The title says it all. The rams will hopefully breed at some point so I DON'T want something that will target fry or eggs. Maybe colorful? Must be pretty hard to kill, hardy. I was thinking maybe a cool snail... tried ghost shrimp in my community tank and they gradually disappeared so I had a bad shrimp experience. I mostly want it to eat algae. It MUST NOT eat my plants that are doing well. So if anything fits this let me know.


----------



## bostoneric (Sep 7, 2011)

Amanos are your shrimp of choice I'd say.


----------



## jtilley (Mar 18, 2013)

Ill look into them any other suggestions?


----------



## Knotyoureality (Aug 3, 2012)

The majority of snails would do well--malaysian trumpet, mystery, nerite, rams horns, etc. Nerites are pretty much my favorite for cleaning the glass and come in a pretty good variety of types, some incredibly colorful. 

I keep cherry shrimp with a German Blue Ram (or possibly vice versa--it's a community tank) but it's with the full knowledge that I'll be restocking the occasional adult as very very few shrimplets will make it to adulthood and, as their numbers fall, adults will increasingly be taken. I also have ghost shrimp in the same tank--but it's a toss up whether any particular fish at any particular time will figure out that tearing them apart works just as well as gobbling them down whole.


----------



## frankiefire702 (Dec 18, 2013)

I've kept amanos successfully with my bolivians. You may want to look into dwarf orange mexican crayfish also. They haven't harmed any fish or plants and look cool in the tank.


----------



## Soothing Shrimp (Nov 9, 2011)

Get the color of shrimp to match your substrate. If you have brown substrate, get chocolate cherries, etc. The camouflage helps quite a bit in the fish not seeing them.


----------



## jtilley (Mar 18, 2013)

What do snails do? My lfs usually has some kind or another in stock all the time.I don't know why but I just find snails less creepy than shrimp. So I'm leaning towards snails. If I get a big snail won't it be pretty much indestructible if it hides in its shell as far as fish messing with it?


----------



## Soothing Shrimp (Nov 9, 2011)

Depends on the fish. Antennae get nipped off, but if the fish is only opportunistic, it shouldn't be too bad depending on your params. Type of snail depends on temp, etc.

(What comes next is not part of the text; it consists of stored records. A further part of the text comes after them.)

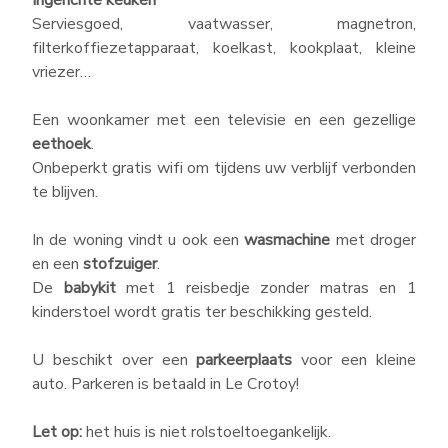
Ingerichte keuken
Serviesgoed, vaatwasser, magnetron,
STACARAVANS 3 slaapkamers
filterkoffiezetapparaat, koelkast, kookplaat, kleine
vriezer…
We zijn verknocht aan onze baai en om ook u
daar tijdens uw verblijf van te laten genieten,
Een woonkamer met een televisie en een gezellige
hebben we accommodaties ontworpen, die
eethoek
.
voorzien zijn van een verfijnd en knus
Onbeperkt gratis wifi om tijdens uw verblijf verbonden
comfort. U kunt kiezen uit 3 typen
te blijven.
huuraccommodatie met 3 slaapkamers, geheel
naar wens…
In de woning vindt u ook een
wasmachine
met droger
en een
stofzuiger
.
De
babykit
met 1 reisbedje zonder matras en 1
kinderstoel wordt gratis ter beschikking gesteld.
U beschikt over een
parkeerplaats
voor een kleine
auto. Parkeren is betaald in Le Crotoy!
Let op:
het huis is niet rolstoeltoegankelijk.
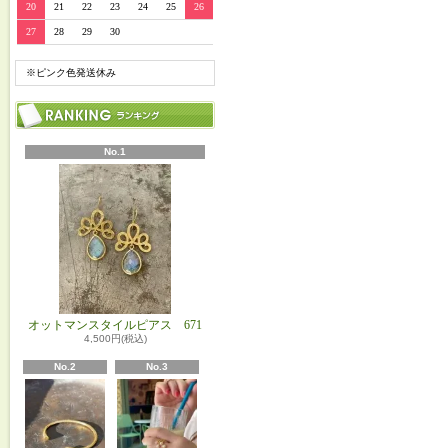
20
21
22
23
24
25
26
27
28
29
30
※ピンク色発送休み
No.1
オットマンスタイルピアス 671
4,500円(税込)
No.2
No.3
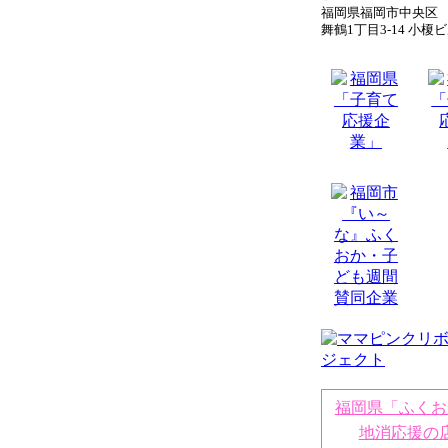
福岡県福岡市中央区
舞鶴1丁目3-14 小榎ビ
福岡県「ふくお
地消応援の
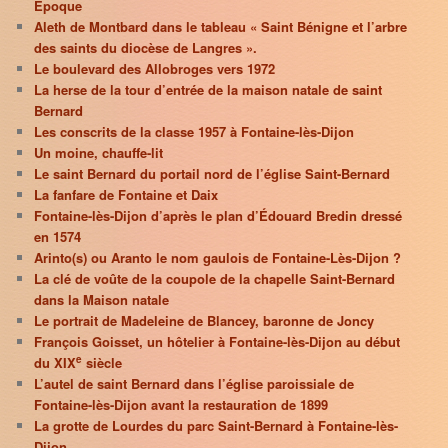
Époque
Aleth de Montbard dans le tableau « Saint Bénigne et l’arbre
des saints du diocèse de Langres ».
Le boulevard des Allobroges vers 1972
La herse de la tour d’entrée de la maison natale de saint
Bernard
Les conscrits de la classe 1957 à Fontaine-lès-Dijon
Un moine, chauffe-lit
Le saint Bernard du portail nord de l’église Saint-Bernard
La fanfare de Fontaine et Daix
Fontaine-lès-Dijon d’après le plan d’Édouard Bredin dressé
en 1574
Arinto(s) ou Aranto le nom gaulois de Fontaine-Lès-Dijon ?
La clé de voûte de la coupole de la chapelle Saint-Bernard
dans la Maison natale
Le portrait de Madeleine de Blancey, baronne de Joncy
François Goisset, un hôtelier à Fontaine-lès-Dijon au début
e
du XIX
siècle
L’autel de saint Bernard dans l’église paroissiale de
Fontaine-lès-Dijon avant la restauration de 1899
La grotte de Lourdes du parc Saint-Bernard à Fontaine-lès-
Dijon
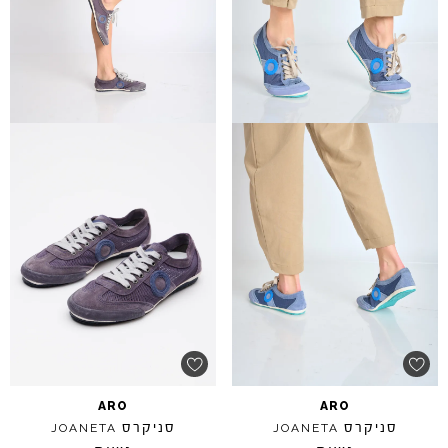
ARO
ARO
סניקרס
סניקרס
JOANETA
JOANETA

As for the type of fish, as long as you don't have a snail eater (puffer, etc) they should be fine together.

How big are the fish? What are you looking at the snail to do? That will depend on the type of snail as well.


----------



## Soothing Shrimp (Nov 9, 2011)

"I mostly want it to eat algae. It MUST NOT eat my plants that are doing well."

I just noticed this in the description.

Nerites and ramshorns are great snails that eat algae. Amano shrimp, and Red Claw Shrimp will also eat some types of algae (Although red claw shrimp may be opportunistic with your fish as well.) Mystery snails, pond snails, bladder snails, etc won't really touch it. Shrimp in general won't touch algae for the most part either. They eat the food the algae produces.


----------



## jtilley (Mar 18, 2013)

I'm looking to exchange the fish I have now for a few Bolivian rams. It sounds like nerite and ramshorn are the way to go, thanks! Do you think this will work out ok?


----------



## Mourya dev (Nov 16, 2021)

bostoneric said:


> Amanos are your shrimp of choice I'd say.


Can we keep Bolivians with amanos?? I have a 300litre full planted setup.


----------



## Zoidburg (Mar 8, 2016)

Mourya dev said:


> Can we keep Bolivians with amanos?? I have a 300litre full planted setup.


It's recommended to keep larger shrimp with more peaceful fish. There are bamboo shrimp and vampire shrimp... but if the fish are known nippers of fins, then they aren't a good choice.

Amanos tend to generally be pretty hardy and may be big enough that rams would leave them alone.


----------